TSMC: Weak 2019 Demand, but 5nm Set for 2020 Volume Manufacturing
There’ve been a lot of nervous eyes on TSMC of late. Apple’s iPhone sales shortfall bit the company hard earlier this month after it announced an expected 14 percent drop in Q1 2019 revenue relative to the same period in 2018 and that it expected demand to remain weak in the first half of 2019. Following on the heels of reports that TSMC’s 7nm node is running under capacity, the potential for a general semiconductor slowdown has had investors nervously eyeing the company’s sales projections.
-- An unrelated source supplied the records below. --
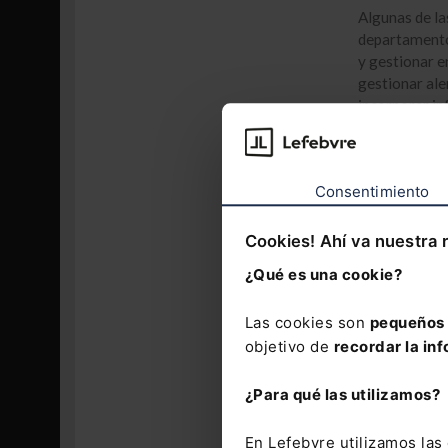
Algunas de la
departamento
y gestionar 
gestionar ale
incorporar in
de notificaci
y con capacid
Consentimiento
Cookies! Ahí va nuestra 
¿Qué es una cookie?
Las cookies son
pequeños 
objetivo de
recordar la inf
¿Para qué las utilizamos?
En Lefebvre utilizamos la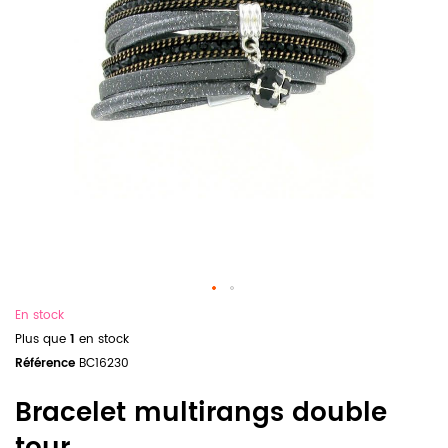
En stock
Plus que
1
en stock
Référence
BC16230
Bracelet multirangs double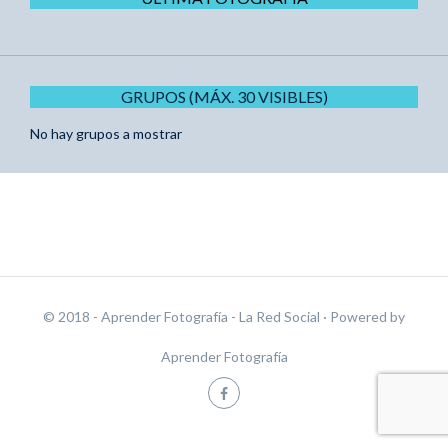
GRUPOS (MÁX. 30 VISIBLES)
No hay grupos a mostrar
© 2018 - Aprender Fotografía - La Red Social
· Powered by
Aprender Fotografía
At its Q1 conference call this week, TSMC announced some mixed news on that front, but it signaled confidence in its 5nm technology development roadmap. 2019 revenue is only expected to increase by 1-3 percent, compared with 6.5 percent in 2018, as the company clears inventory congestion. There are claims of general slowdowns throughout the industry — DigiTimes reports that rival foundries like UMC, SMIC, Vanguard, and Powerchip have all been cutting their price quotes in a bid to pick up additional business, with prices falling by as much as 20 percent.
SemiWiki reports the following comments from the President and co-CEO of TSMC, CC Wei:
Our N5 technology development is well on track, with customer tape-out schedule for first half 2019 and volume production ramp in first half 2020. We are already in preparation for N5’s ramp. All applications that are using 7-nanometer today will adopt 5-nanometer. In addition, we are expecting the customer product portfolio at N5 and see expanding addressable market opportunities. We expect more applications in HPC to adopt N5. Thus we are confident that N5 will also be a large and long-lasting node for TSMC.
It’s interesting to compare TSMC’s revenue splits now with a few years back. First, here’s revenue for full year 2018, split by process node:
Now, here’s the same revenue split (with more granularity at the per-node level) from back in Q1 2015:
In Q1 2015, TSMC’s leading edge node (20nm) was producing 16 percent of its revenue, while its mainstream 28nm node accounted for 30 percent. The remaining 54 percent of revenue was split into older nodes. Now, we see a different pattern. 10nm has fallen to a very small percentage of the overall pie, reflecting its status as a shorter-lived node for the company. But despite being roughly the same age as TSMC’s 28nm node was in Q1 2015, its 16/20nm node combined accounts for less overall revenue, while the share from 7nm is proportionally greater. (TSMC began volume production of 20nm chips in June 2014 and 16nm in August 2015. Volume production of 7nm parts started in July 2018).
All of this dovetails with TSMC’s CEO comments about its customer base for 7nm having already committed to 5nm production. The suggestion here is that the high-end customers who are continuing to adopt the latest and greatest in semiconductor technology have committed to doing so at another node, at least for now. Comments from GlobalFoundries earlier this year suggested that the absolute number of 7nm customers had become a problem for sustaining operations as an independent foundry competing at the cutting-edge. Samsung’s own 7nm announcements have also been relatively light on customers, though rumors have suggested that Nvidia is working with the company on that node and IBM has inked an agreement to build future POWER chips with the Korean foundry.
The major challenge at 5nm will be EUV integration. 5nm is expected to be a key inflection point for the new manufacturing technology. At 7nm, EUV will only be used for contacts and vias, which can be manufactured without the need for a pellicle. At 5nm, EUV will be used more extensively and for manufacturing steps that require a pellicle, a thin, transparent layer that keeps dust particles from landing on a mask. Pellicle design has been a sticking point for EUV thus far, with the best public demonstrations not yet hitting the minimum EUV transparency foundries require. Presumably, TSMC believes it has this problem solved or that solutions will be online by next year.